Mark McGwire and the Ugly Truth

"There it is! Sixty-two! Touch first, Mark, you are the new single-season home run king!"

It may have taken some 11 years, but Mark McGwire has finally taken announcer Joe Buck's advice and touched base with all of us.

It was over a decade ago that Mark McGwire hit 70 home runs in one year, captured our hearts, and breathed some much-needed thrills and excitement back into the national pastime after the strike. It was almost five years ago that he stated flatly to a grand jury before Congress that he wasn't here to talk about the past. This presented America with a conflict that resonated long after all of the March Madness games of that day had been forgotten.

We have been conflicted about our views on Big Red ever since.

Just yesterday, McGwire came out and confessed to us much of what we already knew in an interview with Bob Costas on MLB Network. Perhaps there was really nothing newsworthy to come out of this, yet it stirred up plenty of old emotions and arguments nonetheless.

McGwire took 100 mph heat for repeatedly pleading the fifth, causing much frustration and outrage from fans angry at feeling double-crossed. The magical home run race of 1998 went from being an innocent children's bedtime story with a happy ending to a twisted cautionary tale that played fast and loose with our loyalties, our trust, and our fondest memories. Naturally, this made many want to point the finger. Sometimes the index, often the middle.

Sympathy comes in short supply in a jaded culture. Yes, McGwire was admitting fault with his repetition, but what few seemed to see was a man trapped. It was clear on his face that he knew the implications and the ramifications of his testimony, that he was greatly pained by this, and that he could find no other sensible option.

Throughout his baseball career, Big Mac had always carried himself with great pride, integrity, and a willingness to be the role model that the media asked of him, not unlike Cal Ripken, Jr. When he all but disappeared from public view following the testimony, it only made sense. Aside from the fact that he no longer had any obligation to be in front of a camera until now, that pride and integrity had been shattered, and Mark was likely spending his time somewhere coping with great shame, unable to discuss the matter without great difficulty. No one had to tell McGwire that he had just let down millions of little kids around the globe, he knew that, and it's a safe bet that this bothered him far more than it could bother you or me.

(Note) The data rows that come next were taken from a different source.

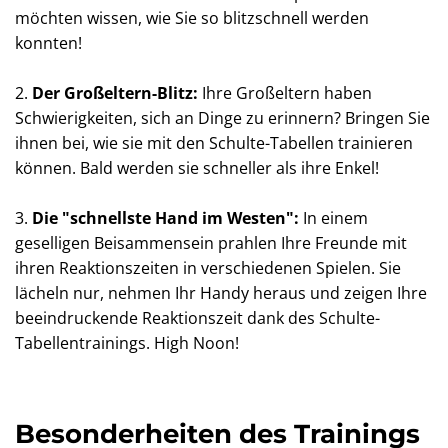
möchten wissen, wie Sie so blitzschnell werden
konnten!
2.
Der Großeltern-Blitz:
Ihre Großeltern haben
Schwierigkeiten, sich an Dinge zu erinnern? Bringen Sie
ihnen bei, wie sie mit den Schulte-Tabellen trainieren
können. Bald werden sie schneller als ihre Enkel!
3.
Die "schnellste Hand im Westen":
In einem
geselligen Beisammensein prahlen Ihre Freunde mit
ihren Reaktionszeiten in verschiedenen Spielen. Sie
lächeln nur, nehmen Ihr Handy heraus und zeigen Ihre
beeindruckende Reaktionszeit dank des Schulte-
Tabellentrainings. High Noon!
Besonderheiten des Trainings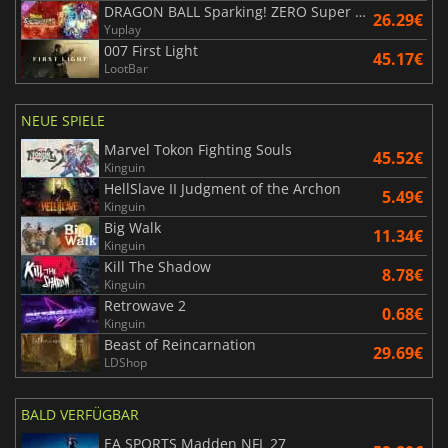
DRAGON BALL Sparking! ZERO Super Limit Breaking NEO
26.29€
Yuplay
007 First Light
45.17€
LootBar
NEUE SPIELE
Marvel Tokon Fighting Souls
45.52€
Kinguin
HellSlave II Judgment of the Archon
5.49€
Kinguin
Big Walk
11.34€
Kinguin
Kill The Shadow
8.78€
Kinguin
Retrowave 2
0.68€
Kinguin
Beast of Reincarnation
29.69€
LDShop
BALD VERFÜGBAR
EA SPORTS Madden NFL 27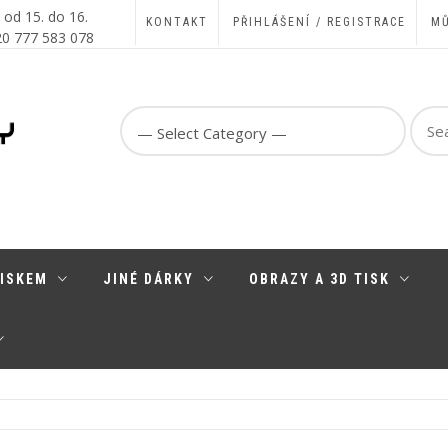
, od 15. do 16.
KONTAKT
PŘIHLÁŠENÍ / REGISTRACE
MŮ
420 777 583 078
Sear
for:
TISKEM
JINÉ DÁRKY
OBRAZY A 3D TISK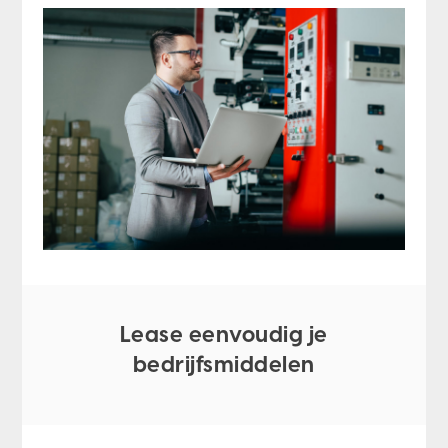
Lease eenvoudig je
bedrijfsmiddelen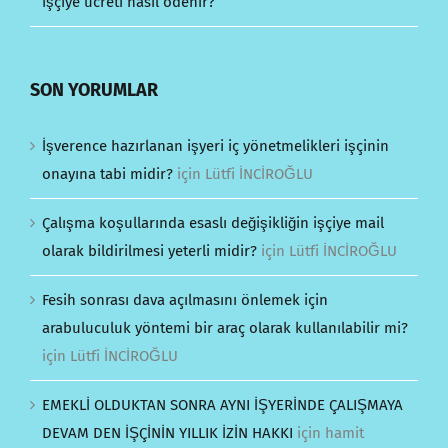
işçiye ücreti nasıl ödenir?
SON YORUMLAR
İşverence hazırlanan işyeri iç yönetmelikleri işçinin
onayına tabi midir?
için
Lütfi İNCİROĞLU
Çalışma koşullarında esaslı değişikliğin işçiye mail
olarak bildirilmesi yeterli midir?
için
Lütfi İNCİROĞLU
Fesih sonrası dava açılmasını önlemek için
arabuluculuk yöntemi bir araç olarak kullanılabilir mi?
için
Lütfi İNCİROĞLU
EMEKLİ OLDUKTAN SONRA AYNI İŞYERİNDE ÇALIŞMAYA
DEVAM DEN İŞÇİNİN YILLIK İZİN HAKKI
için
hamit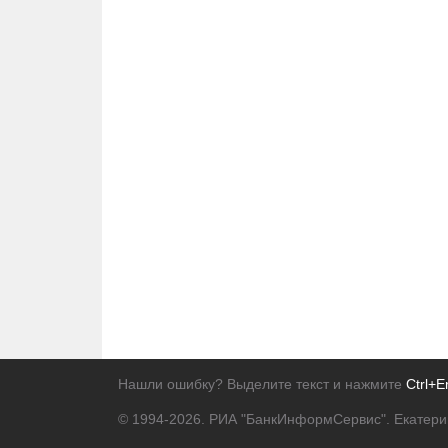
Нашли ошибку? Выделите текст и нажмите
Ctrl+E
© 1994-2026.
РИА "БанкИнформСервис". Екатери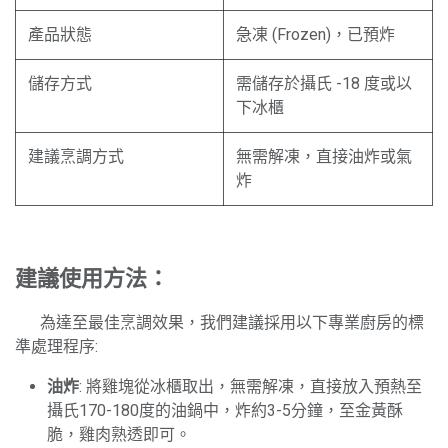
產品狀態
急凍 (Frozen)，已預炸
儲存方式
需儲存於攝氏 -18 度或以
下冰櫃
建議烹調方式
無需解凍，直接油炸或氣
炸
建議使用方法：
​為達至最佳烹調效果，我們建議採用以下專業廚房的標
準處理程序:
油炸
: 將雞塊從冰櫃取出，無需解凍，直接放入預熱至
攝氏170-180度的油鍋中，炸約3-5分鐘，至金黃酥
脆，雞肉熟透即可。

During his interview with Bob Costas on MLB Network Monday night, McGwire's tearful and remorseful demeanor confirmed this notion, as he choked out the words, "Today was the hardest day of my life." Through the intermittent sniffling, McGwire claimed that he took steroids starting in 1993 and '94 to overcome the various injuries that had him perpetually on the disabled list. This part is all well and good. But there are several other elements of the interview that are troubling, to say the least.

I do not doubt Mark McGwire's sincerity, but a sincere man can still be misguided. For McGwire to believe that steroids played no role in his massively inflated ability to crush a baseball is highly questionable. His head and body in the late-'90s could be described much the same way. Throughout the '80s and the early-'90s, he could have been described as strong and muscular, but still lean, not quite imposing yet. By the late-'90s, he was the ballplayer who would have been the best candidate for the cover of Muscle & Fitness.

He continually cited his God-given abilities as the sole reason for his home run prowess, even as he continued to put up all his best career numbers in his mid-to-late 30s before quickly breaking down thereafter. Big Mac, in his older state, seems to be a man who is not dishonest as much as he is in denial.

I also could not imagine this being an appeal by Mark to get into the Hall of Fame. McGwire has too far a way to go with the voters to believe that this will change everything or anything. He also does not appear egotistical enough to crave the glory of induction over the simple piece of mind that this confession will allow him.

The other element to this is now an ongoing he-said, he-said with Jose Canseco, baseball's unofficial Devil's Advocate. Canseco alleges some sensational things to be true about McGwire's steroid use that Mark claims never happened. Heads says Jose has continually been right before about most of his allegations. Tails says Canseco is always going to want to sensationalize the truth since he is so fond of selling books on this matter. Time will tell who is ultimately right.

What struck me most, however, is the fact that Canseco actually agreed with McGwire about his God-given abilities to the point of saying, "I think Mark McGwire had so much natural given ability and an incredible swing that he probably would have broken those records anyway.” Even Jose himself will take Mark's side on that one. If it's true, it is a greater shame than anything Mark has ever felt.

What's worse is, time won't tell us the truth on this matter. We will simply never know.

Comments and Conversation

January 19, 2010

Kyle Jahner:

Good article. You kind of get into the complexity of the issue, and it’s not a simple one.

I personally believe Mac would have been a consistent 40 HR/year guy while healthy, maybe even clipping 50 or more in a couple years without steroids. He hit 49 his rookie year; his talent was evident.

I have a serious problem with these guys denying that steroids helped them. Even if it was just for injury, this doesn’t explain the massive upper body bulk they developed.

The irony is that the upper body bulk, such a warning flag, so hard to hide, and the reason we all got suspicious, does relatively little for power. Anyone who has played considerable baseball knows that lower body strength and core strength are exponentially more important than shoulders and triceps, much less the completely useless bulging biceps. Reading this article (http://steroids-and-baseball.com/actual-effects.shtml) will tell you that basically, strength adding effects of steroids on lower body are FAR less than on the upper body, and therefore they add relatively little power.

The juiced ball has distorted numbers at least as much as steroids, but no one really talks about that. Now I don’t buy the idea that steroids don’t help at all as the article insinuates, but the effects seem overstated. Still, when guys like Giambi come back and aren’t what they were before being outed and downsized, when guys like Brady Anderson fade to nothing, you cannot deny their impact to me. But the point is this debate is so much more complicated than anyone acknowledges.

January 19, 2010

Paul Foeller:

Forgive me if I simply missed it, but has McGwire ever said he didn’t think the steroids helped him? All I heard him say is that performance wasn’t the reason he took them. This would imply that they could have helped him, but it wasn’t his intent.